**YOUR INSTRUCTIONS**
Nothing but the text of the listing, repeated exactly, belongs in the answer; leave the images out.

*** Block opens ***

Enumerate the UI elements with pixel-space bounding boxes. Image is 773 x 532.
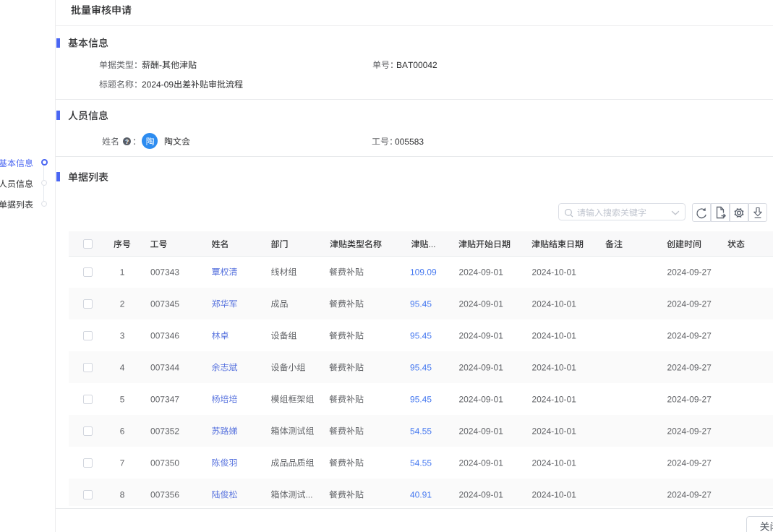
svg-text:?: ?: [125, 138, 129, 145]
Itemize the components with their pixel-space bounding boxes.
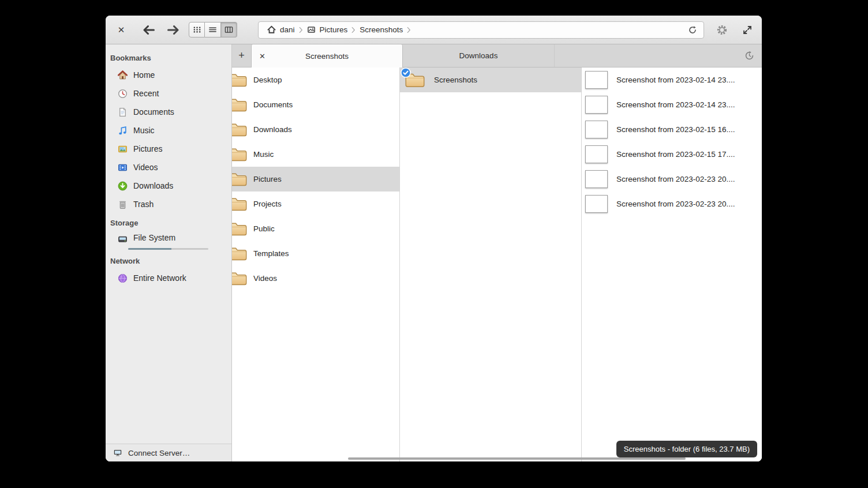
trash-icon <box>118 200 128 209</box>
connect-server-label: Connect Server… <box>128 449 190 457</box>
grid-view-button[interactable] <box>189 22 205 37</box>
sidebar-item-label: Home <box>133 70 155 80</box>
music-note-icon <box>118 126 128 136</box>
breadcrumb-home-label: dani <box>280 25 295 34</box>
folder-row-downloads[interactable]: Downloads <box>232 117 399 142</box>
grid-view-icon <box>193 25 201 34</box>
home-icon <box>267 25 276 34</box>
sidebar-item-filesystem[interactable]: File System <box>106 231 231 251</box>
settings-gear-button[interactable] <box>713 21 731 39</box>
folder-row-screenshots[interactable]: Screenshots <box>400 67 581 92</box>
sidebar-item-label: Music <box>133 126 155 135</box>
file-row[interactable]: Screenshot from 2023-02-14 23.... <box>582 67 762 92</box>
list-view-button[interactable] <box>205 22 221 37</box>
connect-server-button[interactable]: Connect Server… <box>106 444 231 461</box>
folder-icon <box>232 246 249 262</box>
sidebar-item-downloads[interactable]: Downloads <box>106 177 231 195</box>
videos-icon <box>118 163 128 172</box>
sidebar-section-storage: Storage <box>106 213 231 231</box>
file-row[interactable]: Screenshot from 2023-02-23 20.... <box>582 192 762 216</box>
selected-check-badge-icon <box>401 67 411 78</box>
file-thumbnail <box>585 195 608 213</box>
file-manager-window: ✕ dani Pictures Screenshots <box>106 16 762 461</box>
breadcrumb-pictures[interactable]: Pictures <box>304 25 351 34</box>
chevron-right-icon <box>299 26 303 34</box>
file-thumbnail <box>585 96 608 114</box>
file-thumbnail <box>585 145 608 163</box>
sidebar-item-label: Entire Network <box>133 273 186 283</box>
horizontal-scrollbar[interactable] <box>348 457 686 460</box>
list-view-icon <box>208 25 217 34</box>
view-switcher <box>189 22 237 37</box>
folder-icon <box>232 97 249 113</box>
folder-row-documents[interactable]: Documents <box>232 92 399 117</box>
chevron-right-icon <box>351 26 356 34</box>
pictures-icon <box>118 144 128 154</box>
sidebar-item-pictures[interactable]: Pictures <box>106 140 231 158</box>
fullscreen-button[interactable] <box>739 21 756 39</box>
sidebar-item-recent[interactable]: Recent <box>106 84 231 103</box>
sidebar-section-bookmarks: Bookmarks <box>106 48 231 66</box>
disk-usage-fill <box>128 248 171 250</box>
column-screenshots: Screenshot from 2023-02-14 23.... Screen… <box>582 67 762 461</box>
column-view-button[interactable] <box>221 22 237 37</box>
home-icon <box>118 70 128 80</box>
folder-icon <box>232 122 249 138</box>
new-tab-button[interactable]: + <box>232 44 251 67</box>
sidebar-item-home[interactable]: Home <box>106 66 231 84</box>
folder-row-public[interactable]: Public <box>232 216 399 241</box>
folder-row-videos[interactable]: Videos <box>232 266 399 291</box>
refresh-icon <box>688 25 697 35</box>
breadcrumb-screenshots[interactable]: Screenshots <box>357 25 406 34</box>
column-pictures-parent: Desktop Documents Downloads Music <box>232 67 400 461</box>
downloads-icon <box>118 181 128 191</box>
sidebar-item-documents[interactable]: Documents <box>106 103 231 121</box>
chevron-right-icon <box>407 26 411 34</box>
drive-icon <box>118 234 128 244</box>
folder-icon <box>232 72 249 88</box>
sidebar-item-trash[interactable]: Trash <box>106 195 231 213</box>
breadcrumb-home[interactable]: dani <box>264 25 298 34</box>
sidebar-item-label: File System <box>133 233 175 242</box>
folder-row-projects[interactable]: Projects <box>232 192 399 216</box>
content-area: + ✕ Screenshots Downloads Desktop <box>232 44 762 461</box>
folder-row-desktop[interactable]: Desktop <box>232 67 399 92</box>
file-row[interactable]: Screenshot from 2023-02-14 23.... <box>582 92 762 117</box>
sidebar-item-music[interactable]: Music <box>106 121 231 140</box>
document-icon <box>118 107 128 117</box>
folder-row-music[interactable]: Music <box>232 142 399 167</box>
file-row[interactable]: Screenshot from 2023-02-15 16.... <box>582 117 762 142</box>
history-clock-icon <box>744 51 754 61</box>
folder-icon <box>232 221 249 237</box>
tab-bar: + ✕ Screenshots Downloads <box>232 44 762 67</box>
file-thumbnail <box>585 121 608 138</box>
gear-icon <box>716 24 728 36</box>
column-pictures: Screenshots <box>400 67 582 461</box>
tab-label: Downloads <box>459 51 498 60</box>
refresh-button[interactable] <box>685 22 700 37</box>
sidebar-item-label: Recent <box>133 89 159 98</box>
tab-close-button[interactable]: ✕ <box>259 52 265 61</box>
history-button[interactable] <box>736 44 762 67</box>
back-button[interactable] <box>140 22 158 37</box>
tab-downloads[interactable]: Downloads <box>403 44 555 67</box>
forward-button[interactable] <box>164 22 182 37</box>
file-thumbnail <box>585 170 608 188</box>
folder-row-pictures[interactable]: Pictures <box>232 167 399 192</box>
sidebar-item-videos[interactable]: Videos <box>106 158 231 177</box>
network-globe-icon <box>118 273 128 283</box>
sidebar-item-label: Videos <box>133 163 158 172</box>
column-view-icon <box>225 25 233 34</box>
path-bar[interactable]: dani Pictures Screenshots <box>258 21 704 39</box>
file-row[interactable]: Screenshot from 2023-02-15 17.... <box>582 142 762 167</box>
tab-label: Screenshots <box>305 52 349 61</box>
sidebar-section-network: Network <box>106 251 231 269</box>
server-monitor-icon <box>113 448 123 458</box>
window-close-button[interactable]: ✕ <box>114 25 129 35</box>
folder-row-templates[interactable]: Templates <box>232 241 399 266</box>
tab-screenshots[interactable]: ✕ Screenshots <box>251 44 403 67</box>
miller-columns: Desktop Documents Downloads Music <box>232 67 762 461</box>
file-row[interactable]: Screenshot from 2023-02-23 20.... <box>582 167 762 192</box>
folder-icon <box>232 171 249 187</box>
sidebar-item-entire-network[interactable]: Entire Network <box>106 269 231 287</box>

*** Block closes ***

**TASK OUTPUT**
Enumerate the UI elements with pixel-space bounding boxes. Image is 773 x 532.
svg-text:?: ?: [125, 138, 129, 145]
Itemize the components with their pixel-space bounding boxes.
trash-icon <box>118 200 128 209</box>
connect-server-label: Connect Server… <box>128 449 190 457</box>
grid-view-button[interactable] <box>189 22 205 37</box>
sidebar-item-label: Home <box>133 70 155 80</box>
music-note-icon <box>118 126 128 136</box>
breadcrumb-home-label: dani <box>280 25 295 34</box>
folder-row-downloads[interactable]: Downloads <box>232 117 399 142</box>
grid-view-icon <box>193 25 201 34</box>
home-icon <box>267 25 276 34</box>
sidebar-item-filesystem[interactable]: File System <box>106 231 231 251</box>
settings-gear-button[interactable] <box>713 21 731 39</box>
folder-row-screenshots[interactable]: Screenshots <box>400 67 581 92</box>
sidebar-item-label: Music <box>133 126 155 135</box>
file-row[interactable]: Screenshot from 2023-02-14 23.... <box>582 67 762 92</box>
list-view-button[interactable] <box>205 22 221 37</box>
connect-server-button[interactable]: Connect Server… <box>106 444 231 461</box>
folder-icon <box>232 246 249 262</box>
sidebar-item-downloads[interactable]: Downloads <box>106 177 231 195</box>
videos-icon <box>118 163 128 172</box>
sidebar-section-storage: Storage <box>106 213 231 231</box>
file-row[interactable]: Screenshot from 2023-02-23 20.... <box>582 192 762 216</box>
selected-check-badge-icon <box>401 67 411 78</box>
file-thumbnail <box>585 195 608 213</box>
file-manager-window: ✕ dani Pictures Screenshots <box>106 16 762 461</box>
breadcrumb-pictures[interactable]: Pictures <box>304 25 351 34</box>
chevron-right-icon <box>299 26 303 34</box>
file-thumbnail <box>585 96 608 114</box>
file-thumbnail <box>585 145 608 163</box>
sidebar-item-label: Entire Network <box>133 273 186 283</box>
horizontal-scrollbar[interactable] <box>348 457 686 460</box>
list-view-icon <box>208 25 217 34</box>
view-switcher <box>189 22 237 37</box>
folder-icon <box>232 97 249 113</box>
folder-row-documents[interactable]: Documents <box>232 92 399 117</box>
chevron-right-icon <box>351 26 356 34</box>
pictures-icon <box>118 144 128 154</box>
sidebar-item-pictures[interactable]: Pictures <box>106 140 231 158</box>
fullscreen-button[interactable] <box>739 21 756 39</box>
sidebar-item-recent[interactable]: Recent <box>106 84 231 103</box>
sidebar-section-bookmarks: Bookmarks <box>106 48 231 66</box>
disk-usage-fill <box>128 248 171 250</box>
column-screenshots: Screenshot from 2023-02-14 23.... Screen… <box>582 67 762 461</box>
column-view-button[interactable] <box>221 22 237 37</box>
home-icon <box>118 70 128 80</box>
folder-icon <box>232 122 249 138</box>
new-tab-button[interactable]: + <box>232 44 251 67</box>
sidebar-item-home[interactable]: Home <box>106 66 231 84</box>
folder-row-public[interactable]: Public <box>232 216 399 241</box>
folder-row-videos[interactable]: Videos <box>232 266 399 291</box>
refresh-icon <box>688 25 697 35</box>
breadcrumb-screenshots[interactable]: Screenshots <box>357 25 406 34</box>
column-pictures-parent: Desktop Documents Downloads Music <box>232 67 400 461</box>
downloads-icon <box>118 181 128 191</box>
sidebar-item-documents[interactable]: Documents <box>106 103 231 121</box>
chevron-right-icon <box>407 26 411 34</box>
drive-icon <box>118 234 128 244</box>
folder-icon <box>232 72 249 88</box>
sidebar-item-trash[interactable]: Trash <box>106 195 231 213</box>
breadcrumb-home[interactable]: dani <box>264 25 298 34</box>
sidebar-item-label: File System <box>133 233 175 242</box>
folder-row-projects[interactable]: Projects <box>232 192 399 216</box>
content-area: + ✕ Screenshots Downloads Desktop <box>232 44 762 461</box>
folder-row-desktop[interactable]: Desktop <box>232 67 399 92</box>
file-row[interactable]: Screenshot from 2023-02-14 23.... <box>582 92 762 117</box>
sidebar-item-music[interactable]: Music <box>106 121 231 140</box>
document-icon <box>118 107 128 117</box>
folder-row-music[interactable]: Music <box>232 142 399 167</box>
file-row[interactable]: Screenshot from 2023-02-15 16.... <box>582 117 762 142</box>
history-clock-icon <box>744 51 754 61</box>
folder-icon <box>232 221 249 237</box>
tab-bar: + ✕ Screenshots Downloads <box>232 44 762 67</box>
file-thumbnail <box>585 121 608 138</box>
gear-icon <box>716 24 728 36</box>
column-pictures: Screenshots <box>400 67 582 461</box>
tab-label: Downloads <box>459 51 498 60</box>
refresh-button[interactable] <box>685 22 700 37</box>
sidebar-item-label: Recent <box>133 89 159 98</box>
tab-close-button[interactable]: ✕ <box>259 52 265 61</box>
history-button[interactable] <box>736 44 762 67</box>
back-button[interactable] <box>140 22 158 37</box>
tab-downloads[interactable]: Downloads <box>403 44 555 67</box>
forward-button[interactable] <box>164 22 182 37</box>
file-thumbnail <box>585 170 608 188</box>
folder-row-pictures[interactable]: Pictures <box>232 167 399 192</box>
sidebar-item-videos[interactable]: Videos <box>106 158 231 177</box>
network-globe-icon <box>118 273 128 283</box>
sidebar-item-label: Videos <box>133 163 158 172</box>
column-view-icon <box>225 25 233 34</box>
path-bar[interactable]: dani Pictures Screenshots <box>258 21 704 39</box>
file-row[interactable]: Screenshot from 2023-02-15 17.... <box>582 142 762 167</box>
tab-label: Screenshots <box>305 52 349 61</box>
sidebar-section-network: Network <box>106 251 231 269</box>
server-monitor-icon <box>113 448 123 458</box>
window-close-button[interactable]: ✕ <box>114 25 129 35</box>
folder-row-templates[interactable]: Templates <box>232 241 399 266</box>
tab-screenshots[interactable]: ✕ Screenshots <box>251 44 403 67</box>
miller-columns: Desktop Documents Downloads Music <box>232 67 762 461</box>
file-row[interactable]: Screenshot from 2023-02-23 20.... <box>582 167 762 192</box>
folder-icon <box>232 171 249 187</box>
sidebar-item-entire-network[interactable]: Entire Network <box>106 269 231 287</box>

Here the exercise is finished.